Who do these people think that they are? Are the videos depicting the savage systematic genocide not real? Are these individuals who are infected with such a high degree of lunacy so demented as to think that the average person is not horrified and disgusted with such a callous disregard of life displayed by these very same individuals? It calls to mind the 1940s, in the time of Hitler, whereby people like Josef Mengele were free to practice their barbaric experiments on hapless Jews, Gypsies and the disabled.

         J. Smith

         Roxboro, North Carolina


‘Eaglehood’ vs. Personhood

The Planned Parenthood videos raise an interesting question: What does America value? One thing is certain: Our country values the bald eagle.

In June of 1940, the Bald Eagle Protection Act was signed into law to stem the decline of the bald-eagle population. The act and the efforts of conservation groups saved the bald eagle from extinction.

What did this act do? It made it illegal to possess any part of a live or dead bald eagle, including an egg. This inclusion of the egg is insightful, because it demonstrates that our lawmakers inherently understood that a bald eagle egg contained a living and developing eagle (not a collection of tissue). The act offered the “unhatched” eagle protection. So, long before Roe v. Wade removed protections for unborn children, our government recognized the right to life, or “eaglehood,” of unborn eagles.

Why didn’t the Supreme Court recognize the “personhood” of an unborn child? Why wouldn’t they at least apply the standards of the Bald Eagle Protection Act to unborn children?

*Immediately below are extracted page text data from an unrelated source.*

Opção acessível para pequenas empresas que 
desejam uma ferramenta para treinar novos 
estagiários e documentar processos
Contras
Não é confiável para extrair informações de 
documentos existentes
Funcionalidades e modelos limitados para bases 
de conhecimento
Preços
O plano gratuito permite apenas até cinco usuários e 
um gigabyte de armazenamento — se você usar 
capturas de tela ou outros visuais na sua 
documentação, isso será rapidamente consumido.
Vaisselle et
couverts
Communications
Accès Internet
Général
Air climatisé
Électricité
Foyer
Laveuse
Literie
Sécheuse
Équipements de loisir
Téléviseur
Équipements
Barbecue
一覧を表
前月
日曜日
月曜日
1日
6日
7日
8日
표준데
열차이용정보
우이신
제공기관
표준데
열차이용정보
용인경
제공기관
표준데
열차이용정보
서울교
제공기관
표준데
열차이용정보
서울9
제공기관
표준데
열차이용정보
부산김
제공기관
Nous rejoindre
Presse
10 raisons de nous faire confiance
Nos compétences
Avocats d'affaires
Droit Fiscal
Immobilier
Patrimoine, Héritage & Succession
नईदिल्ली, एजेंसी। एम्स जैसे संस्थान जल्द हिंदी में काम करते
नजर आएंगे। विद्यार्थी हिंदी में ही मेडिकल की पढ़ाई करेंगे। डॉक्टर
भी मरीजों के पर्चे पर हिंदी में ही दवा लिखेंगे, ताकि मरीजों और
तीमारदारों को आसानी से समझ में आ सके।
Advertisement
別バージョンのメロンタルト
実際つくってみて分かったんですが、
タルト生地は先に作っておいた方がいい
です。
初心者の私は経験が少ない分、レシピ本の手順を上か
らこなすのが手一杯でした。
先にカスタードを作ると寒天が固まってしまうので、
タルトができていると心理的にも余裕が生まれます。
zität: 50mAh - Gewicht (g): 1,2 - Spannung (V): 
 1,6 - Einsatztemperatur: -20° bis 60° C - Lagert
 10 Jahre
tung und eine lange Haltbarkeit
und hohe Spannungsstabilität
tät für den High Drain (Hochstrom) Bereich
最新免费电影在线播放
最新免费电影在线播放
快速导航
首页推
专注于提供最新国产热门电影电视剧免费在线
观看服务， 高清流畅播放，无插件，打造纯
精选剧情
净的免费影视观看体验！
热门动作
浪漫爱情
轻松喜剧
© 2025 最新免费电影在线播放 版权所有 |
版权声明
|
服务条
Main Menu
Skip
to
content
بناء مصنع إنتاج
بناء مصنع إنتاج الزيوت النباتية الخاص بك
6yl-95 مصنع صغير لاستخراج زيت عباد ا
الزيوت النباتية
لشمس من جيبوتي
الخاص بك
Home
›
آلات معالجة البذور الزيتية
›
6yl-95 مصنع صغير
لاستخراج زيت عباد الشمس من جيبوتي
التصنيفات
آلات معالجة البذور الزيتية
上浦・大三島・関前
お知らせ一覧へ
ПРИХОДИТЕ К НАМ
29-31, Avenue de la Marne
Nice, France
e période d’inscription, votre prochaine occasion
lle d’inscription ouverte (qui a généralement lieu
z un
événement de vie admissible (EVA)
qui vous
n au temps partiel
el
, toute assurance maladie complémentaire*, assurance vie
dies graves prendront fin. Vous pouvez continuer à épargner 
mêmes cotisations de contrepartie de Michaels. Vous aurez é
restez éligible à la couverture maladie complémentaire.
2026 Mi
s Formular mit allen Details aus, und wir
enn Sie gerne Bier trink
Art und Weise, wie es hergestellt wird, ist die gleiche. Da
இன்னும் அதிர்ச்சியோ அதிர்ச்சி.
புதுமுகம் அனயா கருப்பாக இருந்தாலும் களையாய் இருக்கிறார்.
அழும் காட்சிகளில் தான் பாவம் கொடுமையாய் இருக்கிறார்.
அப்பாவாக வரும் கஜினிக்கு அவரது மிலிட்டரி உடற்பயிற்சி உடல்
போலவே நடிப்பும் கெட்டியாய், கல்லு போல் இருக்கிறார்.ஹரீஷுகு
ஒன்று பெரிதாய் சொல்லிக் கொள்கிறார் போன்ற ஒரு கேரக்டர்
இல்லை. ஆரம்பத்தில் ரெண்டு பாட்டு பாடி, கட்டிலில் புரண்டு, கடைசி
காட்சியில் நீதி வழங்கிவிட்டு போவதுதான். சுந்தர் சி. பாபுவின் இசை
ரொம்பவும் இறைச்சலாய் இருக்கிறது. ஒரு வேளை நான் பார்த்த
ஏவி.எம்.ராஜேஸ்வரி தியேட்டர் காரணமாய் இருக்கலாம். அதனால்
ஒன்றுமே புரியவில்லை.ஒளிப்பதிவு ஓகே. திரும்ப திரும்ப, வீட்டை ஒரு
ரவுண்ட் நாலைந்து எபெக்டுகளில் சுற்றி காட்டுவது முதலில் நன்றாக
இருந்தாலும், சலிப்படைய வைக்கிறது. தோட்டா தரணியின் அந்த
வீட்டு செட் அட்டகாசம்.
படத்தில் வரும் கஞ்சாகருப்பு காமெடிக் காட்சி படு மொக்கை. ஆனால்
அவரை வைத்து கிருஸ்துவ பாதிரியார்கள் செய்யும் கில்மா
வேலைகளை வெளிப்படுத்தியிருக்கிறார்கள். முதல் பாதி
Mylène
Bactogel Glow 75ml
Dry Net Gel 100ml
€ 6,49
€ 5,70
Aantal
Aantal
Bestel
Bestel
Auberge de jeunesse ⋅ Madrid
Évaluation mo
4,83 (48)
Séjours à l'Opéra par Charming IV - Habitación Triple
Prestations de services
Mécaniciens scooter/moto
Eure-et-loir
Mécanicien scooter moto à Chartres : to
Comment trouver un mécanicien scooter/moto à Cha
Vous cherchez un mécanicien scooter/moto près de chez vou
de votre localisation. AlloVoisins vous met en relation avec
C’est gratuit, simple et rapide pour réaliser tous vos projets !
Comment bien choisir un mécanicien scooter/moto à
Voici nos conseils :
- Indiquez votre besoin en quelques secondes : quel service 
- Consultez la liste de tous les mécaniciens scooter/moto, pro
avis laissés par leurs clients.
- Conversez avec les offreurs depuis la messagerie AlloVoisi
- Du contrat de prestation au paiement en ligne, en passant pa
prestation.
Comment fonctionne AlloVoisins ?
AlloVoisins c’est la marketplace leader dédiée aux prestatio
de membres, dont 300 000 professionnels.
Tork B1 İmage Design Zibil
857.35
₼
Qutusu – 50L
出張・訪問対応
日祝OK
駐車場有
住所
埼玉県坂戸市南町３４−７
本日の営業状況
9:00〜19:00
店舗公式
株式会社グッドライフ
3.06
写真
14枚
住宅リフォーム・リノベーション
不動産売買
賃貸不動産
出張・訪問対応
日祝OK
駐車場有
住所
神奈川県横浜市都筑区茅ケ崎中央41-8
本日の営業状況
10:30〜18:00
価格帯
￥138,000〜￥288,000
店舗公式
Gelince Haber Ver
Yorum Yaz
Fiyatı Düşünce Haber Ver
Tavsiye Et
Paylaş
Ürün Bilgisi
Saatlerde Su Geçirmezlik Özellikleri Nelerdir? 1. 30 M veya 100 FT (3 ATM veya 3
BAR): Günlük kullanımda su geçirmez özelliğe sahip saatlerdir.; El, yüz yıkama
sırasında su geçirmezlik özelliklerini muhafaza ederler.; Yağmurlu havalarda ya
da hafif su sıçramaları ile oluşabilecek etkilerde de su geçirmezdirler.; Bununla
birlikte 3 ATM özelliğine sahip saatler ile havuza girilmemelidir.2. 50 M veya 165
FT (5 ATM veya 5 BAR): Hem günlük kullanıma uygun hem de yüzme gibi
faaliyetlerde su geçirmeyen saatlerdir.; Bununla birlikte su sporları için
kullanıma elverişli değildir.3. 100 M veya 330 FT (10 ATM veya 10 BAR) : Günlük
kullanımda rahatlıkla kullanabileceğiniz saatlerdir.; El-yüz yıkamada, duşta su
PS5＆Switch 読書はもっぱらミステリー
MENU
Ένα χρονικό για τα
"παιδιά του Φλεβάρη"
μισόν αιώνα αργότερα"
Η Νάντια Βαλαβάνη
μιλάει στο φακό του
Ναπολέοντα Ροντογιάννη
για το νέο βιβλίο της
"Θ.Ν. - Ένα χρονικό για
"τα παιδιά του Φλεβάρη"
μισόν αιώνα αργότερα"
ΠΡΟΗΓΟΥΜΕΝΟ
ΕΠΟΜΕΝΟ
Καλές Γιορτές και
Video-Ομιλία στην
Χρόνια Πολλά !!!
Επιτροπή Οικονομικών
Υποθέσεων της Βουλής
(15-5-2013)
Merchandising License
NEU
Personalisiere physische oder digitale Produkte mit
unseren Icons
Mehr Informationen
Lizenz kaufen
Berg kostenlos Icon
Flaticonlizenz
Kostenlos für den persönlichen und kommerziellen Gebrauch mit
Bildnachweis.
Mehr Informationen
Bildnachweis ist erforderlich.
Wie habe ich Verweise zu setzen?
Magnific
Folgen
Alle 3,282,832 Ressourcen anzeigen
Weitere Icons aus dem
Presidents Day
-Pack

Are unborn children not as important as unborn eagles? Would our government fund an organization that kills more than 300,000 “unhatched” bald eagles annually and sells their parts for research? Why can Planned Parenthood butcher unborn children and receive government funds?

What kind of culture protects unborn animals but doesn’t protect unborn children? How can supporters of abortion and Planned Parenthood logically answer these questions? They cannot, because abortion is an illogical and indefensible position. G.K. Chesterton said, “Wherever there is animal worship, there is human sacrifice.” Since 1973, more than 50 million children have been sacrificed through abortion. I hope that someday we will pass a Personhood Protection Act that protects unborn children like our government protects the bald eagle.

         Kevin Kellner

         Cincinnati, Ohio


Excellent Guidance

Regarding “Will the US Surprise the Pope?” (page one, Sept. 20 issue): Father Raymond J. De Souza writes most insightfully, powerfully and beautifully. I am very grateful to him for his articles. He always gives me excellent guidance.